**What to produce**. For this exercise, output the line holding "一方、日本企業の状況は大きく異なります。" and all subsequent lines of the entries below, unchanged, up to and including the last.

**Data records**.
BEGIN
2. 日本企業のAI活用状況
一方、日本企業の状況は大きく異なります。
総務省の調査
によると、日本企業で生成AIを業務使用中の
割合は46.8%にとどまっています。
END
**Answer section**.
一方、日本企業の状況は大きく異なります。
総務省の調査
によると、日本企業で生成AIを業務使用中の
割合は46.8%にとどまっています。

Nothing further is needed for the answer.